**Exercise requirements**
Your copy should hold only the lines from the one with "учреждении ФКУ ИК-7" to the one with "Kräftskiva – De", both included, each exactly as it stands below, with no pictures.
────────────────────────────────────────
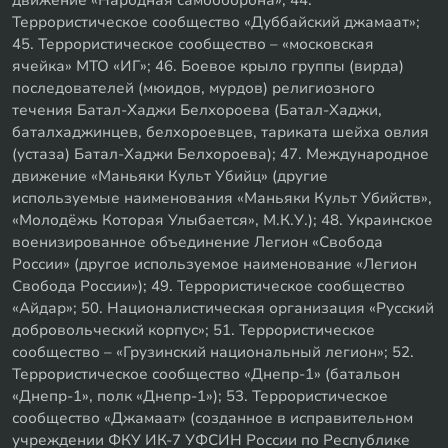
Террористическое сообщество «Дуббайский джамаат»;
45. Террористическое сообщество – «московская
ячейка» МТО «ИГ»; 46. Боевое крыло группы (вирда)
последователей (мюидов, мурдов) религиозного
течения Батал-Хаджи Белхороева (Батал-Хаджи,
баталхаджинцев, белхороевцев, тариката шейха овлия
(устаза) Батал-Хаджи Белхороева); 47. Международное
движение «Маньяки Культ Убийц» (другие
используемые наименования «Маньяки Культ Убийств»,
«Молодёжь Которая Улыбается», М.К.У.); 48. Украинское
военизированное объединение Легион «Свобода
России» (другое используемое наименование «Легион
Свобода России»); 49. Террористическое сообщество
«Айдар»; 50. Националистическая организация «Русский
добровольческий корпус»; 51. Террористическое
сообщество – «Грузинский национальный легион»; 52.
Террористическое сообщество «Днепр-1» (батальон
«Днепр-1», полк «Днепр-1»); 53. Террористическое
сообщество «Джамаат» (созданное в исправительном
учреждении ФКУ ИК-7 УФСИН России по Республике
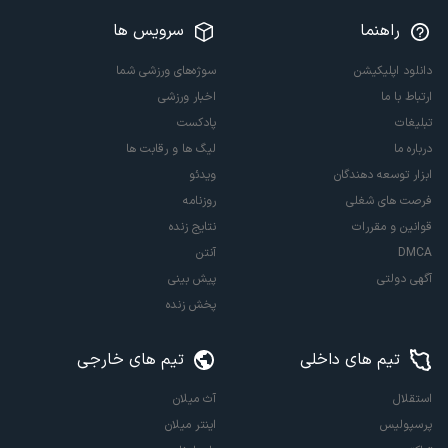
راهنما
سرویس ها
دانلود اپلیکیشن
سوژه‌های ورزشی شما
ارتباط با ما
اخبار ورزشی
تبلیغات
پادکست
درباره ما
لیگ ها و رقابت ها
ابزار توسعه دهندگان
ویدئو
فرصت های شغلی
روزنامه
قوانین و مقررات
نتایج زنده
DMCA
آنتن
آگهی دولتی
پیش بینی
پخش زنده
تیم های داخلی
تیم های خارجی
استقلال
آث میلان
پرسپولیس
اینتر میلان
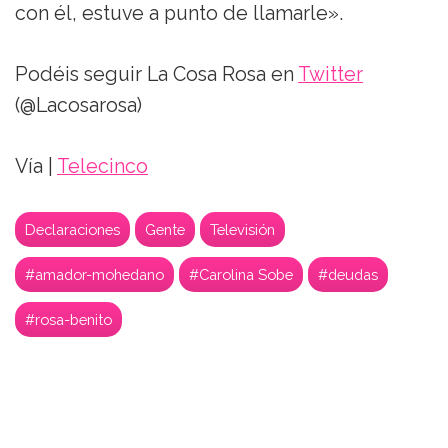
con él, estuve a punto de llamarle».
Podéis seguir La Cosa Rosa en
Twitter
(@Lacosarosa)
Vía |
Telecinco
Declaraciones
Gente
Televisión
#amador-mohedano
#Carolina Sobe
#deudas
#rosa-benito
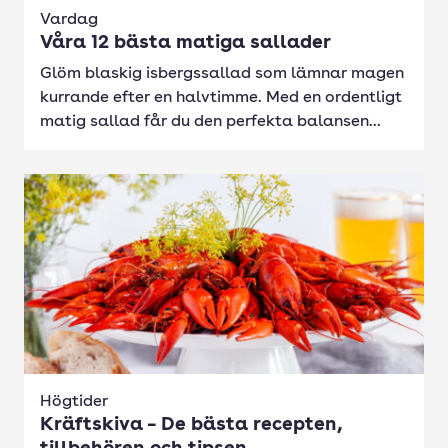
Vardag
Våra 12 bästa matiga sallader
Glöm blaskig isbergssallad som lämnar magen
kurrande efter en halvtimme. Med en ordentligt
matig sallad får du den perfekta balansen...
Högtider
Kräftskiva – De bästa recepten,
────────────────────────────────────────
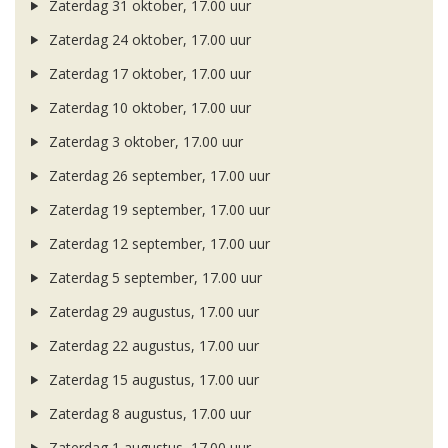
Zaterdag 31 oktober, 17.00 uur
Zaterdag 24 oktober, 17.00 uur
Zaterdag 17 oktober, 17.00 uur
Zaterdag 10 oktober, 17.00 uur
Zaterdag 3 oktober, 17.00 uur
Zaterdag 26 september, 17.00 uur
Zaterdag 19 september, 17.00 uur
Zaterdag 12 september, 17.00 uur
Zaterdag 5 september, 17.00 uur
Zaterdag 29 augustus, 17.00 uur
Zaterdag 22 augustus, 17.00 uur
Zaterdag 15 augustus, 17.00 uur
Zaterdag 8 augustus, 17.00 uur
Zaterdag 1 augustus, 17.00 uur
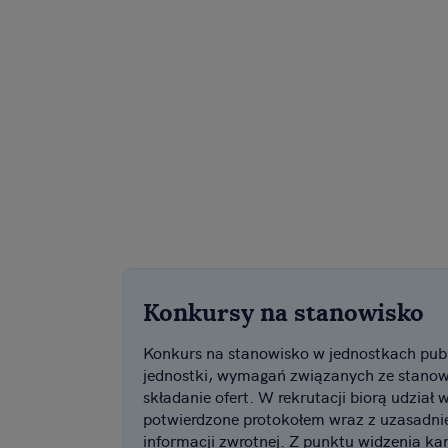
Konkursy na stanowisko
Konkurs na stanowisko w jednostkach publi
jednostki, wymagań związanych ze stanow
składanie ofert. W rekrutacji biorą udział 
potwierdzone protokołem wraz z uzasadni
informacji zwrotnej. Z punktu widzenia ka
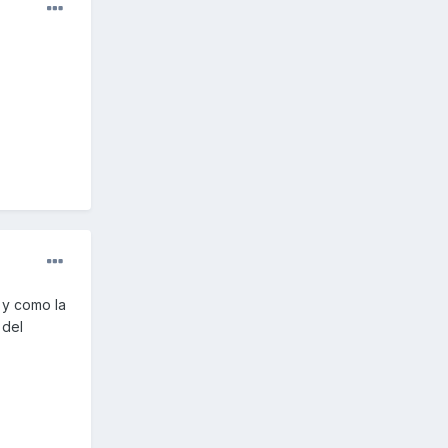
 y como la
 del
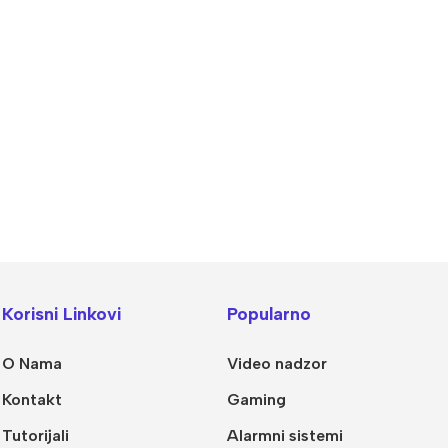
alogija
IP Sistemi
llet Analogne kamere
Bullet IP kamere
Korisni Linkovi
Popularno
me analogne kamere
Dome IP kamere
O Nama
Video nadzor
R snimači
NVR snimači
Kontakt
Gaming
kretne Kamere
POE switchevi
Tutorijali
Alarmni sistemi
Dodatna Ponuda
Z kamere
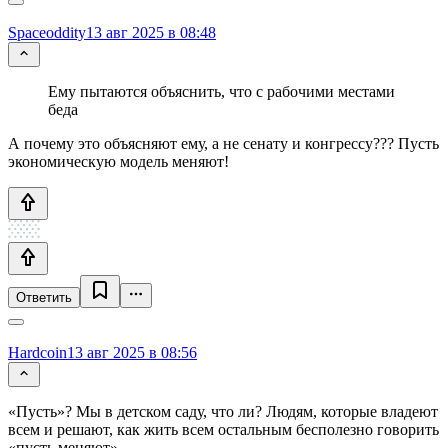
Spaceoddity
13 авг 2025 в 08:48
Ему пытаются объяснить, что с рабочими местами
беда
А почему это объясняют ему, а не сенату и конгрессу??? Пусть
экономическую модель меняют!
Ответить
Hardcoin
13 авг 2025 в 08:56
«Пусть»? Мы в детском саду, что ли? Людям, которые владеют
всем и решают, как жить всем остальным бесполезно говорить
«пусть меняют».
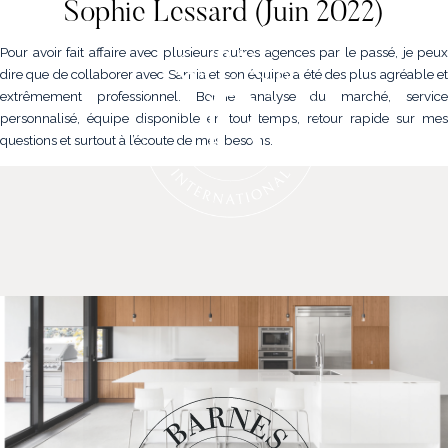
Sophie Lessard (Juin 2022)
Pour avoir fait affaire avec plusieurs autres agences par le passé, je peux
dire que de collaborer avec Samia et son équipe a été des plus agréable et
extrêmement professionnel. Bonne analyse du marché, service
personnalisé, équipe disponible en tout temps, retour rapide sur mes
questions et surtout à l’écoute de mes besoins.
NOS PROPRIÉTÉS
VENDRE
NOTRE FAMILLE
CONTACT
────────────────────────────────────────
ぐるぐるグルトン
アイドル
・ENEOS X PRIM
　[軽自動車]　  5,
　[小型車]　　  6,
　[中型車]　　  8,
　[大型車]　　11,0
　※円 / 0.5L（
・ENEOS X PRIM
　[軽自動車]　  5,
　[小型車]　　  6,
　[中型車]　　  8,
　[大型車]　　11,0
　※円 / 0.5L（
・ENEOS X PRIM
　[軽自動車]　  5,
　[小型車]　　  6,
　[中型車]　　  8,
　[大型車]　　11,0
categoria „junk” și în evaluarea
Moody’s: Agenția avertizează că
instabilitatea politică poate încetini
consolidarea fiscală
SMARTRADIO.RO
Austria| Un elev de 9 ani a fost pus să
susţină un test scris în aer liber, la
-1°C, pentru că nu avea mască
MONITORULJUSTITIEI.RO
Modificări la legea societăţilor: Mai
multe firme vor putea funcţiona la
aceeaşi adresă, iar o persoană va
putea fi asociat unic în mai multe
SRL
────────────────────────────────────────
**Response for this exercise**
учреждении ФКУ ИК-7 УФСИН России по Республике
راهنما
سرویس ها
دانلود اپلیکیشن
سوژه‌های ورزشی شما
ارتباط با ما
اخبار ورزشی
تبلیغات
پادکست
درباره ما
لیگ ها و رقابت ها
ابزار توسعه دهندگان
ویدئو
فرصت های شغلی
روزنامه
قوانین و مقررات
نتایج زنده
DMCA
آنتن
آگهی دولتی
پیش بینی
پخش زنده
تیم های داخلی
تیم های خارجی
استقلال
آث میلان
پرسپولیس
اینتر میلان
con él, estuve a punto de llamarle».
Podéis seguir La Cosa Rosa en
Twitter
(@Lacosarosa)
Vía |
Telecinco
Declaraciones
Gente
Televisión
#amador-mohedano
#Carolina Sobe
#deudas
#rosa-benito
Vardag
Våra 12 bästa matiga sallader
Glöm blaskig isbergssallad som lämnar magen
kurrande efter en halvtimme. Med en ordentligt
matig sallad får du den perfekta balansen...
Högtider
Kräftskiva – De bästa recepten,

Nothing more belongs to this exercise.